Sultan İbrahim, abisi IV. Murat bu cihandan dar ü bekaya göç ettikten sonra yaşamış olduğu kafes hayatından çıkartılıp tahta oturtulmuştu. Ama yaşadığı hergün ölüm korkusundan dolayı sinirleri yıpranmış ve nerdeyse bitmiş bir haldeydi. Kendisinden sonra tahta oturacak bir veliaht olmadığından dünyanın heryerinden cariyeler getirtilmiş, macunlar, ilaçlar hazırlanmıştı. En sonunda ileride hasekisi olacak olan Hatice Turhan Sultan'dan IV. Mehmet (avcı) dünyaya gelmişti.


Bu arada harem ağası Sünbül Ağa saraya getirdiği kızlardan Gürcü kızı Zafire bakire olmadığı anlaşılınca Sünbül Ağaya kendisine fenalık yapılmaması için yalvarmış. Ağa da bu kıza acımış, kendi himayesine almış ve sarayın getir götür işlerini uğraşan bir cariye yapmıştır. Birkaç ay sonra da oğlu dünyaya gelmiş ve adına Osman koymuştur.

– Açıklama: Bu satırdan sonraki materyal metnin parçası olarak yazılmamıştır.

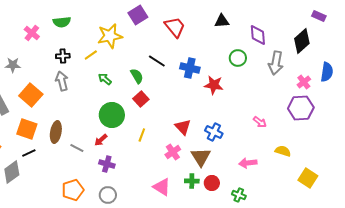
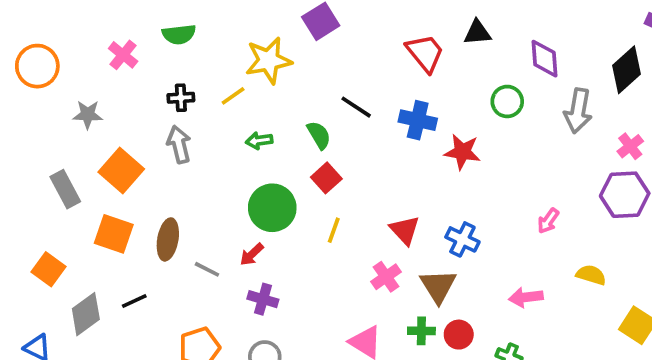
red trapezoid: (175, 27) -> (425, 53), moved
green arrow: (105, 79) -> (259, 141), turned -48
pink arrow: (260, 122) -> (548, 221), turned 88
yellow line: (142, 135) -> (334, 230), moved
black line: (29, 153) -> (134, 301), moved

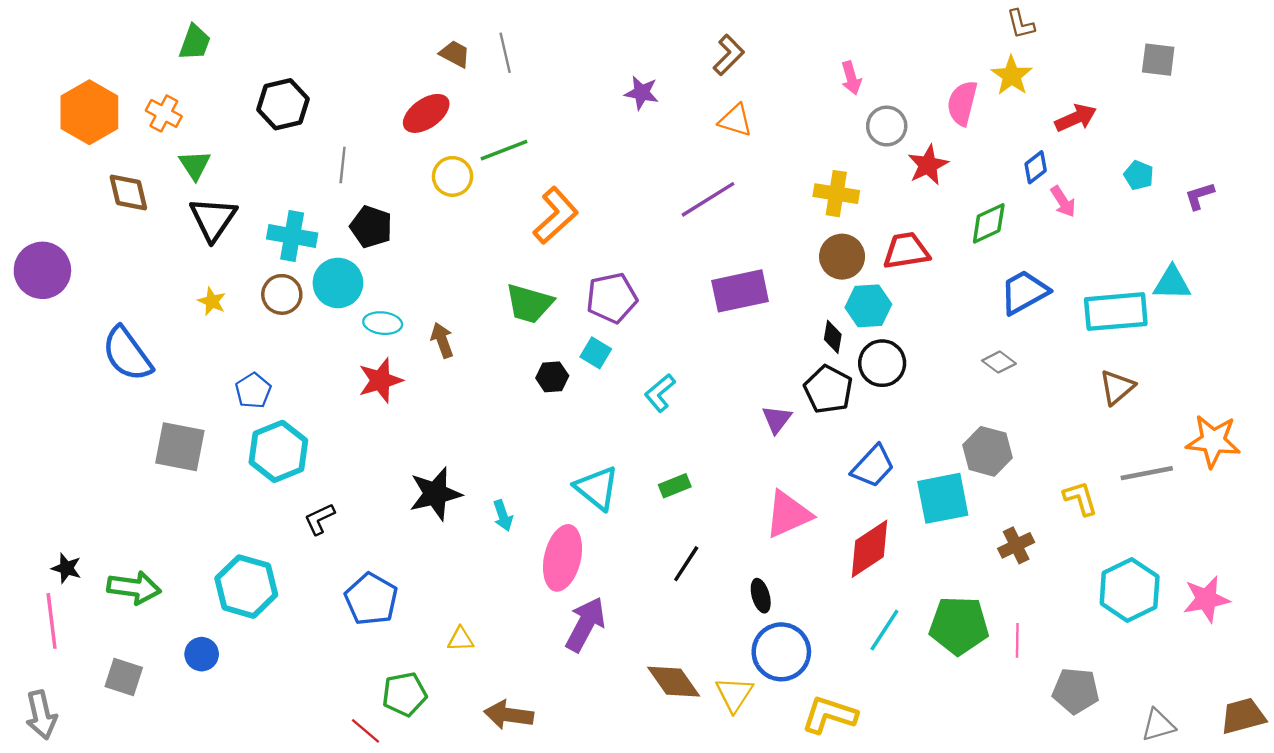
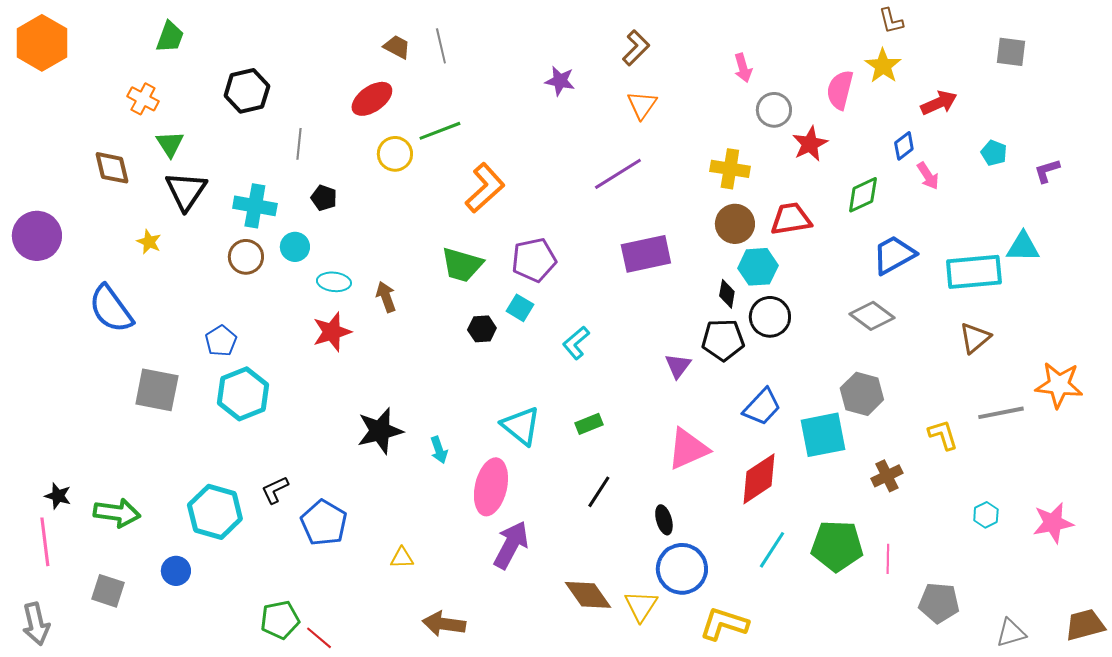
orange hexagon: (89, 112) -> (42, 43), moved
orange triangle: (735, 120) -> (642, 105), turned 48
black pentagon: (371, 227) -> (324, 198), size x0.7
cyan circle: (338, 283) -> (295, 247), size x0.7
yellow star: (212, 301) -> (149, 242), moved
gray diamond: (999, 362) -> (872, 316), size x1.5
black pentagon: (828, 390) -> (723, 340), turned -30
black L-shape: (320, 519) -> (275, 490), moved
cyan hexagon: (1130, 590) -> (986, 515), size x0.5
green pentagon: (404, 694) -> (280, 620), moved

Fakat Sultan İbrahim bu cariyeylen ilgilenmiş, onunla hoş vakitler geçirmekten geri kalmamıştır. Birgün Hatice Turhan Sultan iftariyelikteki havuzun başında Sultan İbrahim'in sağ göğsünda Zafireyle muhabbet ve cariyenin beş yaşındaki oğlu osmanla eğlenirken görmüş ve hemen hemen aynı yaştakı Şehzadesi Mehmed'i havuzun diğer kenarında taş üstünde tek başına oyalanmasına dayanamamış ve Sultan İbrahim' e gelip "bir cariye sevecekseniz eşiniz olan bendeniz, evlat sevecekseniz şehzadeniz olan Mehmet'i sevin!" demiştir. Sultan İbrahim yine bir sinir krizine kapılıp Şehzade Mehmet'i tutduğu gibi havuzun içine atmıştır. Oradaki hasodalılardan bir genç havuza atlayıp Şehzade Mehmet'i kurtarmıştır. Ama o sırada alnını havuz içindeki fıskiyeye vurduğundan o günün hatırası olarak o yarayı hep taşıyacaktır. O sırada Valde Kösem Sultan tüm olanları görmüş ve kendisini farkeden Sultan ibrahim çıldırmış gibi hareme kaçtıktan sonra Zafire'nin yanına gelen Valde Sultan Zafire'nin saçlarını eline dolayıp hakaret ettikten sonra herşeyden habersiz Sünbül Ağa ile beraber sonbaharda Mısır'a sürgün etmiştir.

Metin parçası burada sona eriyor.